Già l’anno scorso avevo proposto come staff tecnico di condividere tutte queste informazioni e magari anche scambiarsi le attrezzature. Non è partito perché ci sono sempre un sacco di cose da fare, ma avevamo pensato a una specie di mercatino tra le varie società in cui organizzarsi per provare, scambiarsi, vendersi le monopinne che non si utilizzano. Questo perché la mono fa davvero la differenza. Per motivi di campanilismo ancora non funziona così e tutti si tengono ben stretto il proprio materiale, anche se magari finisce in garage senza essere utilizzato mai più! Bisogna cambiare anche questo atteggiamento. Chi ha più esperienza deve metterla a disposizione di chi non ne ha per far crescere il movimento. E non penso solo alle attrezzature, lo stesso discorso dovrebbe valere anche a livello di preparazione e tecniche di allenamento. Creare magari una volta all’anno un evento in cui proporre la metodologia di allenamento di un campione rispetto agli anni precedenti serve a tutto il movimento per progredire.
Poi bisognerà che nei prossimi anni cominciamo a separare decisamente le competenze.

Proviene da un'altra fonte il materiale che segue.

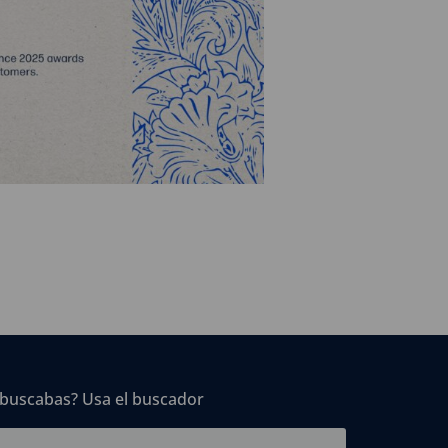
 buscabas? Usa el buscador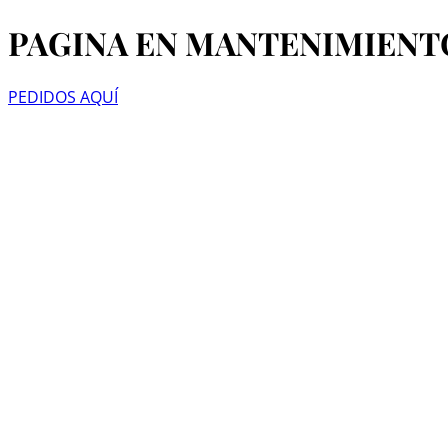
PAGINA EN MANTENIMIENT
PEDIDOS AQUÍ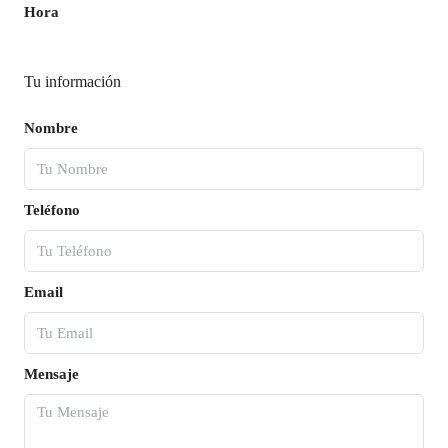
Hora
Tu información
Nombre
Teléfono
Email
Mensaje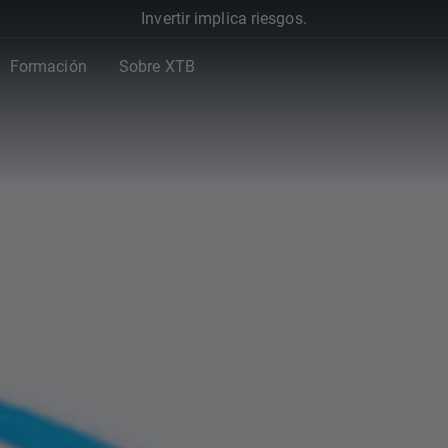
Invertir implica riesgos.
Formación
Sobre XTB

Già la mia posizione di tecnico di una società e CT della Nazionale a volte può essere messa in discussione, ma di certo non è normale vedere cariche istituzionali col cronometro in mano. Finché non ci sono polemiche particolari e tutti sono contenti va bene, ma basta anche una convocazione non limpidissima o una piccola discussione e vengono fuori un sacco di polemiche.
Visto che hai parlato di attrezzature, sei dell’idea che per le monopinne bisogna continuare su questa strada (totale libertà) o bisognerà arrivare ad un’uniformità come nelle pinne?

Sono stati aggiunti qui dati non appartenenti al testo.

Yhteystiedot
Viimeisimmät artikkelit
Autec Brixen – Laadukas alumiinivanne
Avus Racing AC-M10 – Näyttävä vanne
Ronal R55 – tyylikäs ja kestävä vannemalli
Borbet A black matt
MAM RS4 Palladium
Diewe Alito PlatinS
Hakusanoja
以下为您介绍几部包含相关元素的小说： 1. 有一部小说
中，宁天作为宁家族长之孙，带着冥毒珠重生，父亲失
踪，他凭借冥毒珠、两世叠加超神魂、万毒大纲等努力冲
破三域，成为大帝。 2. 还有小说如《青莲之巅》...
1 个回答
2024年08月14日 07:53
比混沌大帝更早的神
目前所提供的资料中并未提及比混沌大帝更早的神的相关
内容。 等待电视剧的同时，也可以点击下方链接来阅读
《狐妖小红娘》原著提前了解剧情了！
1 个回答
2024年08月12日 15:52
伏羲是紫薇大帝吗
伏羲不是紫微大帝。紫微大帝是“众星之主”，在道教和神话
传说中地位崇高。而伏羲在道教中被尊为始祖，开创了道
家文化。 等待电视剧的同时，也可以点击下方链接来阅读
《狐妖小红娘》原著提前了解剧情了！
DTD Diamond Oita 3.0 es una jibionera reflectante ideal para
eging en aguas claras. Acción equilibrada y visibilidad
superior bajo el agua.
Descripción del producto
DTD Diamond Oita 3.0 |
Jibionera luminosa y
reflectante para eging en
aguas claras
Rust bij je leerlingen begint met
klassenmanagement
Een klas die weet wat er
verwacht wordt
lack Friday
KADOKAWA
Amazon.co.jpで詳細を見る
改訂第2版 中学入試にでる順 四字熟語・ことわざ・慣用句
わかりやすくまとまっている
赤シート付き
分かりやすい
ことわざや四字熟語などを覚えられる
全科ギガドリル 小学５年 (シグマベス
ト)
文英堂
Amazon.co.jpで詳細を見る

E’ un discorso quasi filosofico. Quando c’è stato il passaggio dalle monopinne tradizionali a quelle inclinate io sono stato uno di quelli che avrebbe preferito si rimanesse tutti a quelle standard; d’altra parte le motivazioni di chi asserisce che il nuoto pinnato sia uno sport con attrezzatura e che quindi il miglioramento delle stesse sia parte integrante dello sport ha le proprie ragioni. Per come la vedo io la differenza è che nelle altre discipline la ricerca, quella vera, esiste. Nel nostro settore, inteso come settore della subacquea, la ricerca è finta. Gli unici studi nel nostro ambiente sono quelli medico-fisiologici legati all’apnea, ma a livello di attrezzature mi sento di poter dire che siamo a 0. In questo momento è improponibile credo parlare di omologazione per le monopinne.
La CMAS sta già facendo delle scelte che non so se definire coraggiose o pazze nell’ambito dei costumi integrali. Se da un lato può essere corretto che, come fa anche la FINA, ci sia un contributo da pagare per poter usare un modello di costume alle manifestazioni internazionali, dall’altro questo ha senso solo se c’è un ritorno d’immagine che nel nuoto è grande, nel pinnato invece si torna al discorso di prima. La CMAS non da certo lo stesso servizio, non c’è proprio proporzione! Tra l’altro uno dei grossi problemi della CMAS è che queste decisioni non si sa mai quando, come e dove vengono prese! E’ successo per le pinne, ora accade coi costumi. Spero che le scelte siano ponderate nell’ottica di permettere un facile approvvigionamento per tutti ma soprattutto a costi compatibili con le nostre possibilità.
La richiesta è che queste informazioni ci arrivino. Non è possibile che le notizie arrivino sempre da voci di corridoio e comunque prima a noi che alle Federazioni!
Come si potrebbero avvicinare nuove realtà al nostro sport visti anche i costi?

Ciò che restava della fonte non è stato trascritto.